Andromeda is 2 million light-years from Earth. A light-year is the distance light travels in a year -- about 6 trillion miles.
I think they needed what printers call an "em-dash," rather than a hyphen.
LOLOL...giggle...snort.
Bzzzt! Once again the MSM gets the wrong answer. A quick search of Google for "nearest galaxies" gives http://www.absoluteastronomy.com/encyclopedia/L/Li/List_of_nearest_galaxies.htm
1. Milky Way Galaxy - home galaxy of Earth
2. Canis Major Dwarf Galaxy - 25,000 ly (satellite of Milky Way)
3. Sagittarius Dwarf - 81,000 ly (satellite of Milky Way)
4. Large Magellanic Cloud - 160,000 ly (satellite of Milky Way)
5. Small Magellanic Cloud - 190,000 ly (satellite of Milky Way)
6. Ursa Minor Dwarf - 205,500 ly (satellite of Milky Way)
7. Draco Dwarf - 248,000 ly (satellite of Milky Way)
8. Sculptor Dwarf - 254,000 ly (satellite of Milky Way)
9. Sextans Dwarf - 257,500 ly (satellite of Milky Way)
10. Carina Dwarf - 283,500 ly (satellite of Milky Way)
11. Fornax Dwarf - 427,000 ly (satellite of Milky Way)
12. Leo II - 701,000 ly
13. Leo I - 890,000 ly
14. Phoenix Dwarf - 1,271,000 ly
15. Barnards Galaxy (NGC 6822) - 1,760,000 ly
16. NGC185 - 2,021,000 ly (satellite of Andromeda)
17. NGC147 - 2,152,000 ly (satellite of Andromeda)

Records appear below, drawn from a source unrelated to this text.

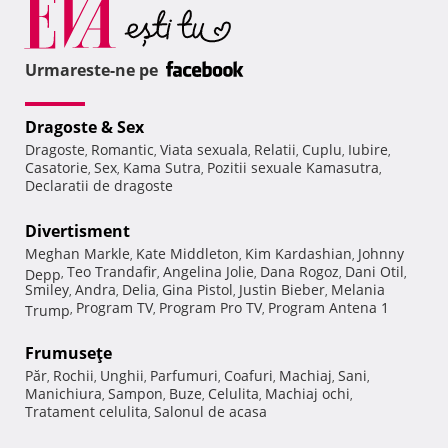
Urmareste-ne pe
Dragoste & Sex
Dragoste
Romantic
Viata sexuala
Relatii
Cuplu
Iubire
,
,
,
,
,
,
Casatorie
Sex
Kama Sutra
Pozitii sexuale Kamasutra
,
,
,
,
Declaratii de dragoste
Divertisment
Meghan Markle
Kate Middleton
Kim Kardashian
Johnny
,
,
,
Teo Trandafir
Angelina Jolie
Dana Rogoz
Dani Otil
Depp
,
,
,
,
,
Smiley
Andra
Delia
Gina Pistol
Justin Bieber
Melania
,
,
,
,
,
Program TV
Program Pro TV
Program Antena 1
Trump
,
,
,
Frumuseţe
Păr
Rochii
Unghii
Parfumuri
Coafuri
Machiaj
Sani
,
,
,
,
,
,
,
Manichiura
Sampon
Buze
Celulita
Machiaj ochi
,
,
,
,
,
Tratament celulita
Salonul de acasa
,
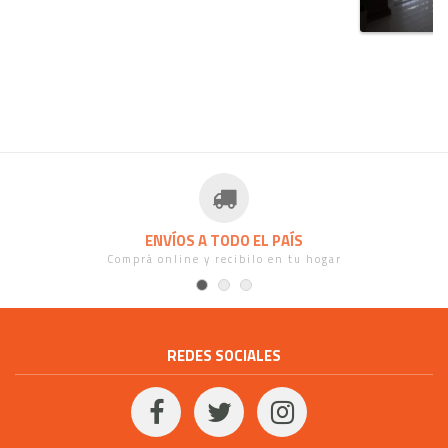
ENVÍOS A TODO EL PAÍS
Comprá online y recibilo en tu hogar
REDES SOCIALES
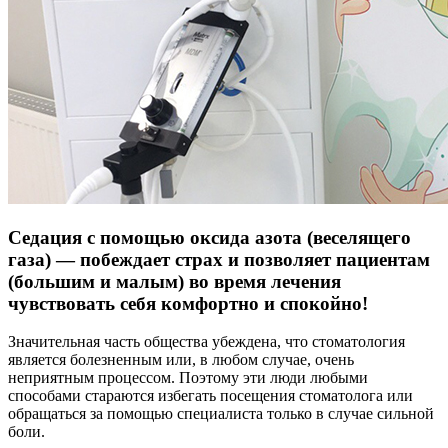
Седация с помощью оксида азота (веселящего
газа) — побеждает страх и позволяет пациентам
(большим и малым) во время лечения
чувствовать себя комфортно и спокойно!
Значительная часть общества убеждена, что стоматология
является болезненным или, в любом случае, очень
неприятным процессом. Поэтому эти люди любыми
способами стараются избегать посещения стоматолога или
обращаться за помощью специалиста только в случае сильной
боли.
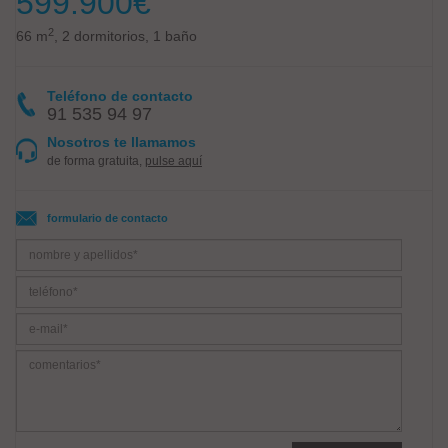
599.900
€
2
66 m
, 2 dormitorios, 1 baño
Teléfono de contacto
91 535 94 97
Nosotros te llamamos
de forma gratuita,
pulse aquí
formulario de contacto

18. Andromeda Galaxy (M31) - 2,363,000 ly
Not counting our own, there are 16 galaxies closer than the Andromeda Galaxy. It took much longer to format the list than to search for it.

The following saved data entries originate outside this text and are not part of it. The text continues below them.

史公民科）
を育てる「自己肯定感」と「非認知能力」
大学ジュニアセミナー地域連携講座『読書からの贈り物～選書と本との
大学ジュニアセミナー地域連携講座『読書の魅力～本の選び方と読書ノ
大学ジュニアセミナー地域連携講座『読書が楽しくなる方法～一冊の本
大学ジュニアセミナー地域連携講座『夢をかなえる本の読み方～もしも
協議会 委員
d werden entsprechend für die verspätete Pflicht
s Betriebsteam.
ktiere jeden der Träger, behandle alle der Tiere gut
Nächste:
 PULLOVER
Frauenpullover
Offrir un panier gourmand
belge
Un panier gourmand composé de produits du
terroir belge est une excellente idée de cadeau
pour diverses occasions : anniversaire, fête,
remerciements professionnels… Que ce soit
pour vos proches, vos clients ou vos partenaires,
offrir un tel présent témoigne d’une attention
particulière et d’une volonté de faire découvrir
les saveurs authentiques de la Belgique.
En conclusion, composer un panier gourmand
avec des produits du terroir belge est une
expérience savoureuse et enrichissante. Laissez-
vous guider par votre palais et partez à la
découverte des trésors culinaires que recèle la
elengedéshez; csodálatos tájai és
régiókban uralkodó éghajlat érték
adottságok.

Here's my question: When Andromeda and the Milky Way collide, when will those of us still around start to feel something?
----the spiral galaxy, so close to Earth that it appeared as a fuzzy blob to the ancients-----
It still looks like a fuzzy blob to the naked eye if you can get into skies dark enough to see it.
Saw it near Ft. Davis, TX once, naked eyed, in my 8-inch dobsonian, and on a 15 inch dob...neat night it was.
Doggone, I have made some big miscalculations, but this one was a whopper, huh?
Here's one for you. ;-)
That is so wrong! LOL. If your spouse reads that comment it is the dog house ....the dank dark hidden dog house kept for special crimes ....for you.
Yup.
"thought-astronomers"They are like thought-police, but with broader jurisdiction.
(rimshot!)
Thanks for the 'em-dash'!
Hey, it's what Mrs. Billorites said to me.
Upon first viewing.
LOL. Oooops. ;-D
How long will it be till the Rats try to tax it for being too successful?
Andromeda:
If this planet ever was visited by space creatures I doubt the government would openly admit it. Wouldn't want to scare the sheeple...
Mrrrrow!
You are correct of course but for me personally I would discount the satellite galaxies of the Milky Way and Andromeda itself. Astronomers wouldn't but that's just me. That still leaves 4 closer than Andromeda however so the error is still there.